Alpha, Beta, and Beyond?

Nouriel Roubini, professor at NYU’s Stern School of Business and Chairman of Roubini Global Economics, wrote an article for Project Syndicate, Alpha, Beta, and Beyond:
Even in normal times, individual and institutional investors alike have a hard time figuring out where to invest and in what. Should one invest more in advanced or emerging economies? And which ones? How does one decide when, and in what way, to rebalance one’s portfolio?

Obviously, these choices become harder still in abnormal times, when major global changes occur and central banks follow unconventional policies. But a new, low-cost approach promises to ease the challenge confronting investors in normal and abnormal times alike.

In the asset management industry, there have traditionally been two types of investment strategies: passive and active. The passive approach includes investment in indices that track specific benchmarks, say, the S&P 500 for the United States or an index of advanced economies or emerging-market equities. In effect, one buys the index of the market.
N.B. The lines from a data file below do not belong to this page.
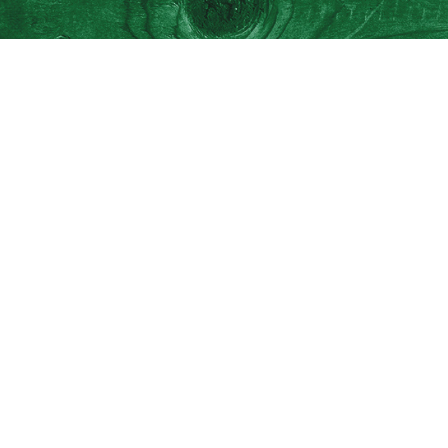
MediCash
2019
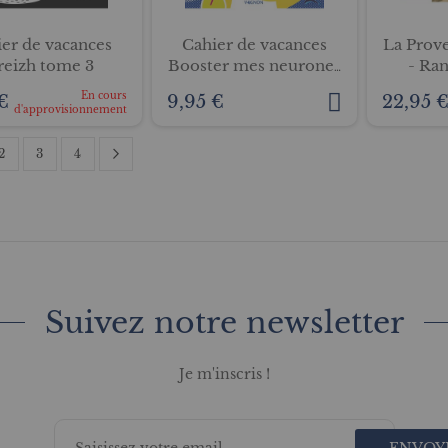
er de vacances
Cahier de vacances
La Prov
reizh tome 3
Booster mes neurones
- Ra
!
dé
En cours
€
9,95 €
22,95 
d'approvisionnement
Page
Suivant
isez actuellement la page
Page
Page
Page
2
3
4
Suivez notre newsletter
Je m'inscris !
ENVOY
Passivity is a low-cost approach – tracking a benchmark requires no work. But it yields only the sum of the good, the bad, and the ugly, because it cannot tell you whether to buy advanced economies or emerging markets, and which countries within each group will do better. You invest in a basket of all countries or specific regions, and what you get is referred to as “beta” – the average market return.

By contrast, the active approach entrusts investment to a professional portfolio manager. The idea is that a professional manager who chooses assets and markets in which to invest can outperform the average return of buying the whole market. These funds are supposed to get you “alpha”: absolute superior returns, rather than the market “beta.”

The problems with this approach are many. Professionally managed investment funds are expensive, because managers trade a lot and are paid hefty fees. Moreover, most active managers – indeed, 95% of them – underperform their investment benchmarks, and their returns are volatile and risky. Moreover, superior investment managers change over time, so that past performance is no guarantee of future performance. And some of these managers – like hedge funds – are not available to average investors.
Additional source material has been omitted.